• _Task to carry out_:
Which lines have the string "minor"? Copy all of them from the entries below.

Stored data entries
*** Begin section ***

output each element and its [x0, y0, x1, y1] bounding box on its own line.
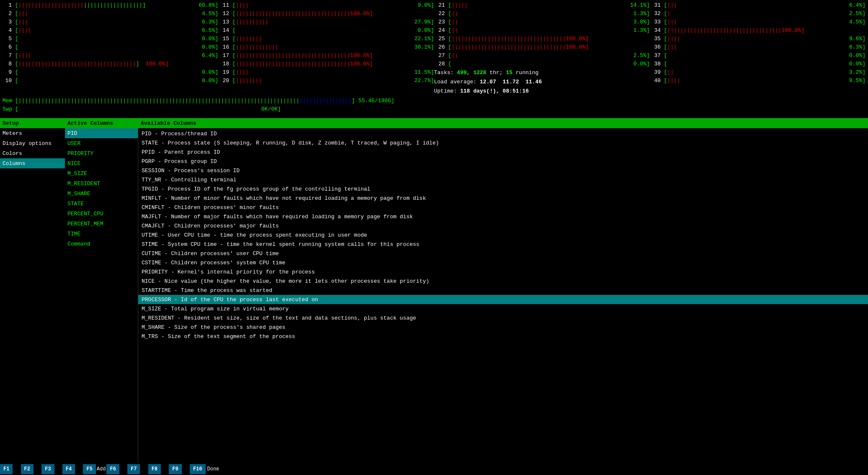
avail-mresident[interactable]: M_RESIDENT - Resident set size, size of …: [138, 313, 868, 323]
cpu-row-5: 5 [ 0.0%]: [3, 34, 218, 43]
f8-key[interactable]: F8: [148, 464, 161, 474]
f2-key[interactable]: F2: [21, 464, 34, 474]
cpu-row-32: 32 [ | 2.5%]: [650, 9, 865, 18]
cpu-row-31: 31 [ ||| 6.4%]: [650, 1, 865, 9]
active-col-msize[interactable]: M_SIZE: [65, 168, 138, 178]
tasks-row: Tasks: 499 , 1228 thr; 15 running: [434, 68, 650, 77]
avail-minflt[interactable]: MINFLT - Number of minor faults which ha…: [138, 194, 868, 203]
avail-ppid[interactable]: PPID - Parent process ID: [138, 147, 868, 157]
avail-ttynr[interactable]: TTY_NR - Controlling terminal: [138, 175, 868, 184]
cpu-row-26: 26 [ |||||||||||||||||||||||||||||||||||…: [434, 43, 650, 51]
f10-key[interactable]: F10: [190, 464, 206, 474]
cpu-row-19: 19 [ |||| 11.5%]: [218, 68, 434, 76]
cpu-row-17: 17 [ |||||||||||||||||||||||||||||||||||…: [218, 51, 434, 59]
cpu-row-12: 12 [ |||||||||||||||||||||||||||||||||||…: [218, 9, 434, 18]
f8-label: [161, 466, 169, 472]
cpu-row-22: 22 [ || 1.3%]: [434, 9, 650, 18]
avail-cminflt[interactable]: CMINFLT - Children processes' minor faul…: [138, 203, 868, 212]
active-col-command[interactable]: Command: [65, 239, 138, 249]
avail-pgrp[interactable]: PGRP - Process group ID: [138, 157, 868, 166]
cpu-row-37: 37 [ 0.0%]: [650, 51, 865, 59]
avail-nice[interactable]: NICE - Nice value (the higher the value,…: [138, 276, 868, 286]
avail-mtrs[interactable]: M_TRS - Size of the text segment of the …: [138, 332, 868, 341]
f7-label: [140, 466, 148, 472]
active-columns-header: Active Columns: [65, 118, 138, 128]
f9-key[interactable]: F9: [169, 464, 181, 474]
active-col-pctmem[interactable]: PERCENT_MEM: [65, 219, 138, 229]
cpu-section: 1 [ |||||||||||||||||||| |||||||||||||||…: [0, 0, 868, 117]
cpu-row-36: 36 [ ||| 6.3%]: [650, 43, 865, 51]
cpu-row-7: 7 [ |||| 6.4%]: [3, 51, 218, 59]
f1-key[interactable]: F1: [0, 464, 13, 474]
available-columns-header: Available Columns: [138, 118, 868, 128]
f6-key[interactable]: F6: [106, 464, 119, 474]
avail-utime[interactable]: UTIME - User CPU time - time the process…: [138, 230, 868, 240]
load-row: Load average: 12.07 11.72 11.46: [434, 77, 650, 86]
cpu-row-3: 3 [ ||| 6.3%]: [3, 18, 218, 26]
active-col-priority[interactable]: PRIORITY: [65, 148, 138, 158]
avail-majflt[interactable]: MAJFLT - Number of major faults which ha…: [138, 212, 868, 221]
cpu-row-11: 11 [ |||| 9.0%]: [218, 1, 434, 9]
cpu-row-2: 2 [ ||| 4.5%]: [3, 9, 218, 18]
cpu-col-2: 11 [ |||| 9.0%] 12 [ |||||||||||||||||||…: [218, 1, 434, 96]
cpu-row-24: 24 [ || 1.3%]: [434, 26, 650, 34]
avail-cutime[interactable]: CUTIME - Children processes' user CPU ti…: [138, 249, 868, 258]
cpu-row-10: 10 [ 0.0%]: [3, 76, 218, 85]
uptime-row: Uptime: 118 days(!), 08:51:16: [434, 86, 650, 96]
setup-menu: Meters Display options Colors Columns: [0, 128, 65, 462]
active-col-state[interactable]: STATE: [65, 199, 138, 209]
cpu-col-4: 31 [ ||| 6.4%] 32 [ | 2.5%]: [650, 1, 865, 96]
cpu-row-6: 6 [ 0.0%]: [3, 43, 218, 51]
f6-label: [119, 466, 127, 472]
menu-item-columns[interactable]: Columns: [0, 158, 65, 168]
swap-row: Swp [ 0K/0K]: [3, 105, 865, 113]
avail-msize[interactable]: M_SIZE - Total program size in virtual m…: [138, 304, 868, 313]
cpu-row-38: 38 [ 0.0%]: [650, 59, 865, 68]
cpu-row-34: 34 [ |||||||||||||||||||||||||||||||||||…: [650, 26, 865, 34]
cpu-row-15: 15 [ |||||||| 22.1%]: [218, 34, 434, 43]
active-col-mresident[interactable]: M_RESIDENT: [65, 178, 138, 188]
avail-priority[interactable]: PRIORITY - Kernel's internal priority fo…: [138, 267, 868, 276]
avail-cmajflt[interactable]: CMAJFLT - Children processes' major faul…: [138, 221, 868, 230]
avail-session[interactable]: SESSION - Process's session ID: [138, 166, 868, 175]
cpu-row-4: 4 [ |||| 6.5%]: [3, 26, 218, 34]
avail-tpgid[interactable]: TPGID - Process ID of the fg process gro…: [138, 184, 868, 194]
cpu-row-28: 28 [ 0.0%]: [434, 59, 650, 68]
f4-label: [75, 466, 83, 472]
cpu-row-35: 35 [ |||| 9.6%]: [650, 34, 865, 43]
avail-state[interactable]: STATE - Process state (S sleeping, R run…: [138, 138, 868, 147]
cpu-row-20: 20 [ |||||||| 22.7%]: [218, 76, 434, 85]
menu-item-display[interactable]: Display options: [0, 138, 65, 148]
cpu-row-27: 27 [ || 2.5%]: [434, 51, 650, 59]
f3-key[interactable]: F3: [41, 464, 54, 474]
cpu-row-14: 14 [ 0.0%]: [218, 26, 434, 34]
active-col-time[interactable]: TIME: [65, 229, 138, 239]
active-col-pid[interactable]: PID: [65, 128, 138, 138]
cpu-row-21: 21 [ ||||| 14.1%]: [434, 1, 650, 9]
menu-item-meters[interactable]: Meters: [0, 128, 65, 138]
avail-processor[interactable]: PROCESSOR - Id of the CPU the process la…: [138, 295, 868, 304]
setup-header: Setup: [0, 118, 65, 128]
cpu-col-1: 1 [ |||||||||||||||||||| |||||||||||||||…: [3, 1, 218, 96]
active-col-pctcpu[interactable]: PERCENT_CPU: [65, 209, 138, 219]
cpu-row-13: 13 [ |||||||||| 27.9%]: [218, 18, 434, 26]
cpu-row-23: 23 [ || 3.8%]: [434, 18, 650, 26]
avail-pid[interactable]: PID - Process/thread ID: [138, 129, 868, 138]
f7-key[interactable]: F7: [127, 464, 140, 474]
f5-key[interactable]: F5: [83, 464, 96, 474]
active-col-mshare[interactable]: M_SHARE: [65, 188, 138, 199]
avail-starttime[interactable]: STARTTIME - Time the process was started: [138, 286, 868, 295]
avail-cstime[interactable]: CSTIME - Children processes' system CPU …: [138, 258, 868, 267]
f4-key[interactable]: F4: [62, 464, 75, 474]
cpu-col-3: 21 [ ||||| 14.1%] 22 [ || 1.3%]: [434, 1, 650, 96]
menu-item-colors[interactable]: Colors: [0, 148, 65, 158]
f3-label: [54, 466, 62, 472]
active-col-user[interactable]: USER: [65, 138, 138, 148]
bottom-bar: F1 F2 F3 F4 F5 Add F6 F7 F8 F9 F10 Done: [0, 463, 868, 475]
cpu-row-1: 1 [ |||||||||||||||||||| |||||||||||||||…: [3, 1, 218, 9]
active-col-nice[interactable]: NICE: [65, 158, 138, 168]
avail-stime[interactable]: STIME - System CPU time - time the kerne…: [138, 240, 868, 249]
cpu-row-25: 25 [ |||||||||||||||||||||||||||||||||||…: [434, 34, 650, 43]
f5-label: Add: [96, 466, 107, 472]
avail-mshare[interactable]: M_SHARE - Size of the process's shared p…: [138, 323, 868, 332]
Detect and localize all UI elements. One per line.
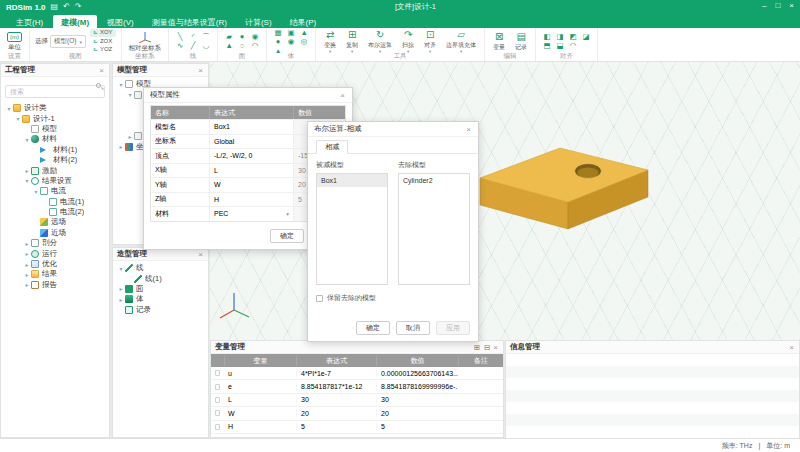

*** End section ***

• _Response to the exercise_:
avail-minflt[interactable]: MINFLT - Number of minor faults which ha…: [138, 194, 868, 203]
avail-cminflt[interactable]: CMINFLT - Children processes' minor faul…: [138, 203, 868, 212]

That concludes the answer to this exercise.